▸ **Records from a data source**
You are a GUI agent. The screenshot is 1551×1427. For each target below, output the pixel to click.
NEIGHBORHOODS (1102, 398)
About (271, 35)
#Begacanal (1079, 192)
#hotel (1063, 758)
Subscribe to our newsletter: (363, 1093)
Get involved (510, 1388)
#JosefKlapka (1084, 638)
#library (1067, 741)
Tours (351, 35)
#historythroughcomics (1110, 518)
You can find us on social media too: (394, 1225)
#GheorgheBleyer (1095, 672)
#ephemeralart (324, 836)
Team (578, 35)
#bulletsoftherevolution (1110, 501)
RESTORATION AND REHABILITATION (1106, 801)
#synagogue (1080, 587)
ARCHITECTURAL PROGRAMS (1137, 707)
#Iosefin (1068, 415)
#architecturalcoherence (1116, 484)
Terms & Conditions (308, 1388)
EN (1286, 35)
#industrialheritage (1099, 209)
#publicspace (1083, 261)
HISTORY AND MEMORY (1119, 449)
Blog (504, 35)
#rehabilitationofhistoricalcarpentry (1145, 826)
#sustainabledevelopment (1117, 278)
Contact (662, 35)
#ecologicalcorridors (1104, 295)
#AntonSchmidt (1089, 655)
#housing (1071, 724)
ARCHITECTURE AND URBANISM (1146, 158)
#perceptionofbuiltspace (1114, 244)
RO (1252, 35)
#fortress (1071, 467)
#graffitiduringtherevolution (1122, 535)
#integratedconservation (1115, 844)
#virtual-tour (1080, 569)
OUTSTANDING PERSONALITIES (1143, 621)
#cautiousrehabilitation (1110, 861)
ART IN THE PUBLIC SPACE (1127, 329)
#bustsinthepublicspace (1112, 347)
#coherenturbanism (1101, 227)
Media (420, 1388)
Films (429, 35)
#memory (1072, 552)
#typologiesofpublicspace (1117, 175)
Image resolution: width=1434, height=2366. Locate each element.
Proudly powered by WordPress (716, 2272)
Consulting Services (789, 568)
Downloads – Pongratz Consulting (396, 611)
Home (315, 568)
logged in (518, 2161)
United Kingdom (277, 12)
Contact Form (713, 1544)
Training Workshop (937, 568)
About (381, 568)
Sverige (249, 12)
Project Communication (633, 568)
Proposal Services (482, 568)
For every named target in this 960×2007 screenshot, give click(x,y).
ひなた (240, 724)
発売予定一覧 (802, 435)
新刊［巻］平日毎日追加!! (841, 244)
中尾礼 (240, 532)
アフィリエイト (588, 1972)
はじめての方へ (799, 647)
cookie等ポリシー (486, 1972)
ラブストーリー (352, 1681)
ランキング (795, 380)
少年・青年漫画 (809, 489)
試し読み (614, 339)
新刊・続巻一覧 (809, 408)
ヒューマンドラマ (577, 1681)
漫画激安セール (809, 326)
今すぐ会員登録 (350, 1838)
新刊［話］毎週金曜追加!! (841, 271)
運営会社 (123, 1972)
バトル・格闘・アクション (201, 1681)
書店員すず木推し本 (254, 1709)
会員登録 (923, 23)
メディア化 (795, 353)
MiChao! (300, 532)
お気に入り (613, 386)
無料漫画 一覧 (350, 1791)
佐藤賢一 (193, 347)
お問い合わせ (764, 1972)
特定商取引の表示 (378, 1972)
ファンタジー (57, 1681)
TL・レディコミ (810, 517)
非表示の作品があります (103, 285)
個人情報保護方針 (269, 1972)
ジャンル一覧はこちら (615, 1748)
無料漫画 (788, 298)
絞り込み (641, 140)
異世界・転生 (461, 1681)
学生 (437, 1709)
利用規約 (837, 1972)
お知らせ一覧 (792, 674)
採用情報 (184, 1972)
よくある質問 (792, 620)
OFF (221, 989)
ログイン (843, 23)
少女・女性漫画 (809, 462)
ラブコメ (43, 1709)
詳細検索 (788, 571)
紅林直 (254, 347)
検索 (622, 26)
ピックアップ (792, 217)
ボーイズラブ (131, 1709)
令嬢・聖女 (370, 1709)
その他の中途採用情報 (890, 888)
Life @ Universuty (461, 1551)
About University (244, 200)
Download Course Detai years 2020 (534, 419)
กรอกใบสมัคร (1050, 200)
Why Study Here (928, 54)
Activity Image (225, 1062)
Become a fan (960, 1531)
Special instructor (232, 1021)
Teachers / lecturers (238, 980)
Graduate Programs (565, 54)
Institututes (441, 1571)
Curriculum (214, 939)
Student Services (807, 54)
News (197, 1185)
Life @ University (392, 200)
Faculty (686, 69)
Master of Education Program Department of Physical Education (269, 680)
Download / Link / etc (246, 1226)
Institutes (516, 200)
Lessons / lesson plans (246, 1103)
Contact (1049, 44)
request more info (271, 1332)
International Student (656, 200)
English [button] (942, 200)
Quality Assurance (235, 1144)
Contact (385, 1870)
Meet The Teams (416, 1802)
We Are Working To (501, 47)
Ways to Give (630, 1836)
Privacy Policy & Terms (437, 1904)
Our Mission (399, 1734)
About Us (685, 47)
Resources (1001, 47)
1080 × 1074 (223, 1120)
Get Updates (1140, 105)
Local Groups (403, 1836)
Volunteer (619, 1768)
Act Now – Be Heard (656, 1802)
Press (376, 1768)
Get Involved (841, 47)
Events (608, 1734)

▸ **ABOUT THIS TASK**
Make sure that every entry above is copied out exactly as it stands.

▸ **ANSWER TO THE PROBLEM**
You are a GUI agent. The screenshot is 1551×1427. For each target below, output the pixel to click.
NEIGHBORHOODS (1102, 398)
About (271, 35)
#Begacanal (1079, 192)
#hotel (1063, 758)
Subscribe to our newsletter: (363, 1093)
Get involved (510, 1388)
#JosefKlapka (1084, 638)
#library (1067, 741)
Tours (351, 35)
#historythroughcomics (1110, 518)
You can find us on social media too: (394, 1225)
#GheorgheBleyer (1095, 672)
#ephemeralart (324, 836)
Team (578, 35)
#bulletsoftherevolution (1110, 501)
RESTORATION AND REHABILITATION (1106, 801)
#synagogue (1080, 587)
ARCHITECTURAL PROGRAMS (1137, 707)
#Iosefin (1068, 415)
#architecturalcoherence (1116, 484)
Terms & Conditions (308, 1388)
EN (1286, 35)
#industrialheritage (1099, 209)
#publicspace (1083, 261)
HISTORY AND MEMORY (1119, 449)
Blog (504, 35)
#rehabilitationofhistoricalcarpentry (1145, 826)
#sustainabledevelopment (1117, 278)
Contact (662, 35)
#ecologicalcorridors (1104, 295)
#AntonSchmidt (1089, 655)
#housing (1071, 724)
ARCHITECTURE AND URBANISM (1146, 158)
#perceptionofbuiltspace (1114, 244)
RO (1252, 35)
#fortress (1071, 467)
#graffitiduringtherevolution (1122, 535)
#integratedconservation (1115, 844)
#virtual-tour (1080, 569)
OUTSTANDING PERSONALITIES (1143, 621)
#cautiousrehabilitation (1110, 861)
ART IN THE PUBLIC SPACE (1127, 329)
#bustsinthepublicspace (1112, 347)
#coherenturbanism (1101, 227)
Media (420, 1388)
Films (429, 35)
#memory (1072, 552)
#typologiesofpublicspace (1117, 175)
Image resolution: width=1434, height=2366. Locate each element.
Proudly powered by WordPress (716, 2272)
Consulting Services (789, 568)
Downloads – Pongratz Consulting (396, 611)
Home (315, 568)
logged in (518, 2161)
United Kingdom (277, 12)
Contact Form (713, 1544)
Training Workshop (937, 568)
About (381, 568)
Sverige (249, 12)
Project Communication (633, 568)
Proposal Services (482, 568)
For every named target in this 960×2007 screenshot, give click(x,y).
ひなた (240, 724)
発売予定一覧 (802, 435)
新刊［巻］平日毎日追加!! (841, 244)
中尾礼 (240, 532)
アフィリエイト (588, 1972)
はじめての方へ (799, 647)
cookie等ポリシー (486, 1972)
ラブストーリー (352, 1681)
ランキング (795, 380)
少年・青年漫画 (809, 489)
試し読み (614, 339)
新刊・続巻一覧 (809, 408)
ヒューマンドラマ (577, 1681)
漫画激安セール (809, 326)
今すぐ会員登録 (350, 1838)
新刊［話］毎週金曜追加!! (841, 271)
運営会社 (123, 1972)
バトル・格闘・アクション (201, 1681)
書店員すず木推し本 (254, 1709)
会員登録 (923, 23)
メディア化 (795, 353)
MiChao! (300, 532)
お気に入り (613, 386)
無料漫画 一覧 (350, 1791)
佐藤賢一 (193, 347)
お問い合わせ (764, 1972)
特定商取引の表示 (378, 1972)
ファンタジー (57, 1681)
TL・レディコミ (810, 517)
非表示の作品があります (103, 285)
個人情報保護方針 (269, 1972)
ジャンル一覧はこちら (615, 1748)
無料漫画 (788, 298)
絞り込み (641, 140)
異世界・転生 (461, 1681)
学生 (437, 1709)
利用規約 (837, 1972)
お知らせ一覧 (792, 674)
採用情報 (184, 1972)
よくある質問 (792, 620)
OFF (221, 989)
ログイン (843, 23)
少女・女性漫画 (809, 462)
ラブコメ (43, 1709)
詳細検索 (788, 571)
紅林直 (254, 347)
検索 (622, 26)
ピックアップ (792, 217)
ボーイズラブ (131, 1709)
令嬢・聖女 (370, 1709)
その他の中途採用情報 (890, 888)
Life @ Universuty (461, 1551)
About University (244, 200)
Download Course Detai years 2020 (534, 419)
กรอกใบสมัคร (1050, 200)
Why Study Here (928, 54)
Activity Image (225, 1062)
Become a fan (960, 1531)
Special instructor (232, 1021)
Teachers / lecturers (238, 980)
Graduate Programs (565, 54)
Institututes (441, 1571)
Curriculum (214, 939)
Student Services (807, 54)
News (197, 1185)
Life @ University (392, 200)
Faculty (686, 69)
Master of Education Program Department of Physical Education (269, 680)
Download / Link / etc (246, 1226)
Institutes (516, 200)
Lessons / lesson plans (246, 1103)
Contact (1049, 44)
request more info (271, 1332)
International Student (656, 200)
English [button] (942, 200)
Quality Assurance (235, 1144)
Contact (385, 1870)
Meet The Teams (416, 1802)
We Are Working To (501, 47)
Ways to Give (630, 1836)
Privacy Policy & Terms (437, 1904)
Our Mission (399, 1734)
About Us (685, 47)
Resources (1001, 47)
1080 × 1074 (223, 1120)
Get Updates (1140, 105)
Local Groups (403, 1836)
Volunteer (619, 1768)
Act Now – Be Heard (656, 1802)
Press (376, 1768)
Get Involved (841, 47)
Events (608, 1734)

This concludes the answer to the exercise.